Klinger has argued that the Doyle estate should have to pay him $30,679 to cover the legal expenses he incurred defending the appeal, arguing the estate had attempted to enforce a claim that had “no legitimate legal basis.”
But the Doyle estate fiercely disputed this assertion Tuesday, claiming its copyright arguments were supported by legal authority, as well as five fact affidavits, including several from “recognized Sherlockian experts.”
Further, the estate argued, Klinger cannot claim to be the prevailing party in the dispute because the courts haven’t considered whether his new book containing tales about Holmes actually infringes Doyle’s work. The Seventh Circuit held in its opinion that the suit only presented questions of law regarding the public domain, and did not require knowledge of the contents of Klinger’s book.
Allison, the estate’s lawyer, said he believed the estate’s arguments were reasonable, and said the issue of attorneys’ fees should not be decided until the case is fully resolved.
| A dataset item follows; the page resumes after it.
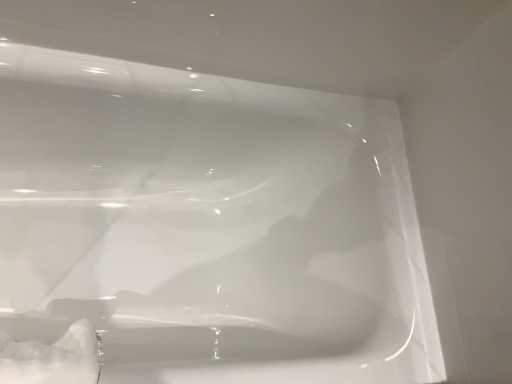 What is the approximate height of white textured foam at lower left?

9.10 inches.

Where is `white textured foam at lower left`? white textured foam at lower left is located at coordinates (51, 358).

What do you see at coordinates (51, 358) in the screenshot? I see `white textured foam at lower left` at bounding box center [51, 358].

Locate an element on the screen. Image resolution: width=512 pixels, height=384 pixels. white textured foam at lower left is located at coordinates click(51, 358).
“Mr. Klinger should not be awarded fees for an advisory opinion that still does not decide whether his book is infringing or not infringing,” Allison said. “The court never looked at what parts of the Sherlock Holmes character are protected, and never looked at whether Mr. Klinger’s forthcoming book violated that protection.”
Gilbert, who represents Klinger, emphasized that Klinger had only sought a declaration that some parts of the Sherlock Holmes canon are in the public domain.
“Mr. Klinger determined that he needed a decision on the merits in order to protect both his own future endeavors and the rights of creators everywhere, and this is precisely the type of scenario in which an award of fees is necessary and appropriate,” Gilbert said.
The Doyle estate is represented by Benjamin Allison of Sutin Thayer & Browne PC, William F. Zieske of Zieske Law/Fine Arts Legal and John J. Bursch of Warner Norcross & Judd LLP.
Klinger is represented by Jonathan Kirsch of the Law Offices of Jonathan Kirsch and Scott Gilbert of Polsinelli PC.
The case is Klinger v. Conan Doyle Estate Ltd., case number 14-1128, in the U.S. Court of Appeals for the Seventh Circuit.